-- Data records --
§

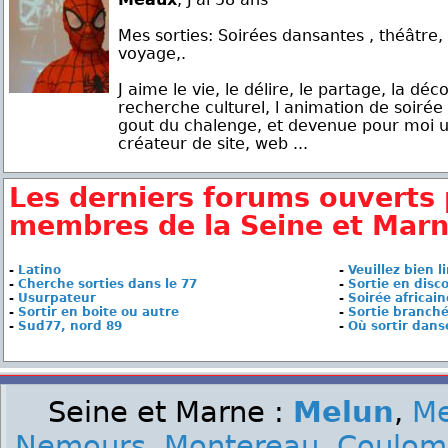
Mes sorties: Soirées dansantes , théâtr
voyage,.
J aime le vie, le délire, le partage, la dé
recherche culturel, l animation de soirée
gout du chalenge, et devenue pour moi un
créateur de site, web ...
Les derniers forums ouverts 
membres de la Seine et Mar
-
Latino
-
Veuillez bien li
-
Cherche sorties dans le 77
-
Sortie en disc
-
Usurpateur
-
Soirée africain
-
Sortir en boite ou autre
-
Sortie branché 
-
Sud77, nord 89
-
Où sortir dans
Seine et Marne :
Melun
,
M
Nemours
,
Montereau
,
Coulom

§

-- Your goal --
Output nothing but the records, word for word, and none of their pictures.

-- Your response --
Mes sorties: Soirées dansantes , théâtr
voyage,.
J aime le vie, le délire, le partage, la dé
recherche culturel, l animation de soirée
gout du chalenge, et devenue pour moi un
créateur de site, web ...
Les derniers forums ouverts 
membres de la Seine et Mar
-
Latino
-
Veuillez bien li
-
Cherche sorties dans le 77
-
Sortie en disc
-
Usurpateur
-
Soirée africain
-
Sortir en boite ou autre
-
Sortie branché 
-
Sud77, nord 89
-
Où sortir dans
Seine et Marne :
Melun
,
M
Nemours
,
Montereau
,
Coulom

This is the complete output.